Uptime: Learning From Sinking Ships And Aircraft Mishaps
EP Editorial Staff | May 28, 2012
“Human error” is an often-cited cause or contributing factor in accidents and failures. We routinely see this with our plant equipment. Without a structured process for identifying and quantifying the underlying human factors associated with specific incidents, however, eliminating human error can be quite challenging. Let’s look into a couple of historical examples for some valuable insight.
Just the tip of the iceberg
On April 15, 1912, the new and grand RMS Titanic, at the time the world’s most technologically advanced steam ship, struck an iceberg and sank, taking over 1500 souls down with her. We could truthfully state, “If it weren’t for the iceberg, the Titanic would have had a glorious maiden trans-Atlantic voyage.” That would be an oversimplification.
One of the technological marvels the Titanic sailed with was the Marconi wireless radio, which was operated exclusively by Marconi Company employees, solely as a service to the ship’s passengers. When icebergs were spotted in the shipping lanes by other ships in the area, their captains sent radio messages to the Titanic. Unfortunately, critical radio warnings from the SS Californian were later ignored in favor of a backlog of passenger messages. But, “If it weren’t for the iceberg…”
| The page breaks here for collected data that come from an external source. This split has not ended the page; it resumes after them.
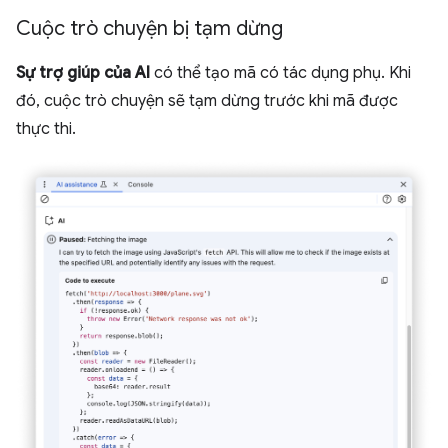
Cuộc trò chuyện bị tạm dừng
Sự trợ giúp của AI
có thể tạo mã có tác dụng phụ. Khi
đó, cuộc trò chuyện sẽ tạm dừng trước khi mã được
thực thi.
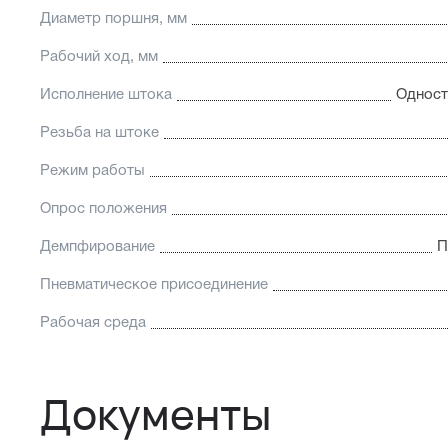
Диаметр поршня, мм
Рабочий ход, мм
Исполнение штока
Одност
Резьба на штоке
Режим работы
Опрос положения
Демпфирование
П
Пневматическое присоединение
Рабочая среда
Документы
Fred Fleet, a surviving Titanic crewman, was in the vessel’s crow’s nest the evening of April 14. Although he didn’t have binoculars with him, Fleet was serving as a lookout for ice. It seemed that the binoculars had been stowed away in the telephone locker—to which nobody on board had a key. But, “If it weren’t for
Second Officer David Blair, who had been bumped from the ship at the last minute by bosses at the White Star Line, had forgotten to hand off the locker keys to his replacement, a more senior Second Officer Charles Lightoller. But, “If it weren’t for the iceberg…” When asked during the disaster investigation how much sooner the iceberg could have been spotted with binoculars, the lookout Fleet replied, “Well, enough to get out of the way.”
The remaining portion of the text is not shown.